» **DATA FOR THE TASK**
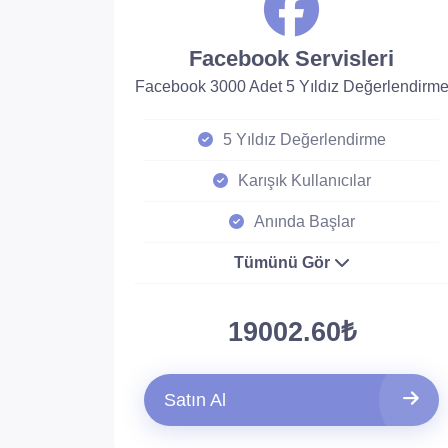
Facebook Servisleri
Facebook 3000 Adet 5 Yıldız Değerlendirm
5 Yıldız Değerlendirme
Karışık Kullanıcılar
Anında Başlar
Tümünü Gör
19002.60₺
Satın Al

» **WORK TO COMPLETE**
The material is to be written out word for word, and the pictures are to be left out.

» **FINISHED TASK**
Facebook Servisleri
Facebook 3000 Adet 5 Yıldız Değerlendirm
5 Yıldız Değerlendirme
Karışık Kullanıcılar
Anında Başlar
Tümünü Gör
19002.60₺
Satın Al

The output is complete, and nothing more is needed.